*** Opening of Raw data ***

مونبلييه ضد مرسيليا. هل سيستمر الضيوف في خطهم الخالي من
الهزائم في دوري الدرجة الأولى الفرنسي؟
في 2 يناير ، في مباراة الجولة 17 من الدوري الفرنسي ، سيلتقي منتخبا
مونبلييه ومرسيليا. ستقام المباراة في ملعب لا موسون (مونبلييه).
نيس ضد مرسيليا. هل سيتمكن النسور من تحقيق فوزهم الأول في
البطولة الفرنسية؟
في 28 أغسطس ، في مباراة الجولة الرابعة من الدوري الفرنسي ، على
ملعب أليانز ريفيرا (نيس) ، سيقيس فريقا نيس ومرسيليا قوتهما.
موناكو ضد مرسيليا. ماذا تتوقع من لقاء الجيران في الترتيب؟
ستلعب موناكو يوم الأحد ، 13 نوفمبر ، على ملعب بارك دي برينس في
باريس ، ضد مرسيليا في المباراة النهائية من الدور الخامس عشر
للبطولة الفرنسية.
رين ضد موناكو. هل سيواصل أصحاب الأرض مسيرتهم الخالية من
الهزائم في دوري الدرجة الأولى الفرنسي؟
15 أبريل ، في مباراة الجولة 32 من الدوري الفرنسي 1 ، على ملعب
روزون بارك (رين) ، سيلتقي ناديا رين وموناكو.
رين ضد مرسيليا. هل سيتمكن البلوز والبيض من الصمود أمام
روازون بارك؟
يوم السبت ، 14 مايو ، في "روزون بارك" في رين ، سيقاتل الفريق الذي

*** Close of Raw data ***
*** Opening of Raw data ***

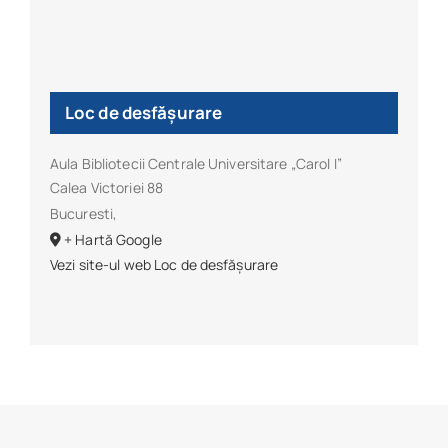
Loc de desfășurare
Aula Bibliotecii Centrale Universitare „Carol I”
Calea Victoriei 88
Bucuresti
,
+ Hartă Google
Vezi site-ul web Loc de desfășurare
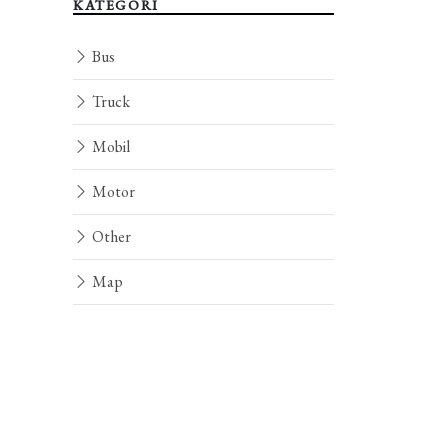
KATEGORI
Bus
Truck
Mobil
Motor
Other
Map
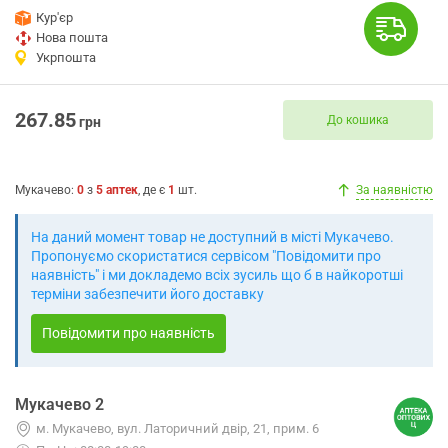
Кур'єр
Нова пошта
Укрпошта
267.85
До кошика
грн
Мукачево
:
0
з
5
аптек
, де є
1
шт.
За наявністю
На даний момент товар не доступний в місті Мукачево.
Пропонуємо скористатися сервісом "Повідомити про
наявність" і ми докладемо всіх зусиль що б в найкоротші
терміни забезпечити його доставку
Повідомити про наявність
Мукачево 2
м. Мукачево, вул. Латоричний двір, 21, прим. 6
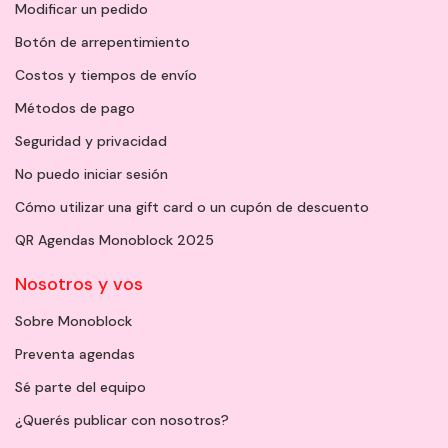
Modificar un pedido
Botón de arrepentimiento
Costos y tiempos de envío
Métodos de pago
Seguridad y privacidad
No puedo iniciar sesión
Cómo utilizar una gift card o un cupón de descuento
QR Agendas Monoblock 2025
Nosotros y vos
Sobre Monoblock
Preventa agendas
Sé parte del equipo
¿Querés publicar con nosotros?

*** Close of Raw data ***
*** Opening of Raw data ***

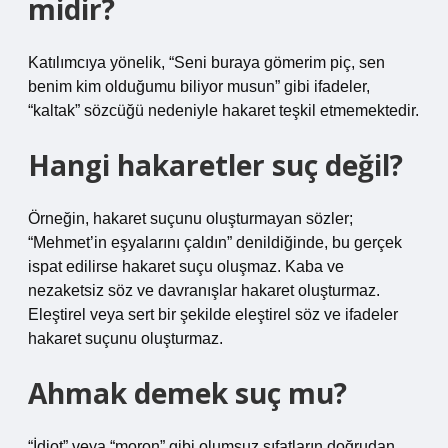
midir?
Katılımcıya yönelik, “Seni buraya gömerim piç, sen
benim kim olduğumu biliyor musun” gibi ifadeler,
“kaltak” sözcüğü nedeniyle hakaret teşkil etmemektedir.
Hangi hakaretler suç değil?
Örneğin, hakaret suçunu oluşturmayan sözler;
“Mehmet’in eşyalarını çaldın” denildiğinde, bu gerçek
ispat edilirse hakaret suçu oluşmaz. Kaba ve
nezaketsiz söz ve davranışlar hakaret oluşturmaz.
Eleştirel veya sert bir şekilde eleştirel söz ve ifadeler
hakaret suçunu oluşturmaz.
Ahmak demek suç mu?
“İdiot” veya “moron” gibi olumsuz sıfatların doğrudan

*** Close of Raw data ***

◆ Work instruction ◆
With the pictures omitted, copy the entries above exactly from the line containing "За наявністю" through the line containing "publicar con nosotros?", both lines included.

◆ Exercise result ◆
За наявністю
На даний момент товар не доступний в місті Мукачево.
Пропонуємо скористатися сервісом "Повідомити про
наявність" і ми докладемо всіх зусиль що б в найкоротші
терміни забезпечити його доставку
Повідомити про наявність
Мукачево 2
м. Мукачево, вул. Латоричний двір, 21, прим. 6
Modificar un pedido
Botón de arrepentimiento
Costos y tiempos de envío
Métodos de pago
Seguridad y privacidad
No puedo iniciar sesión
Cómo utilizar una gift card o un cupón de descuento
QR Agendas Monoblock 2025
Nosotros y vos
Sobre Monoblock
Preventa agendas
Sé parte del equipo
¿Querés publicar con nosotros?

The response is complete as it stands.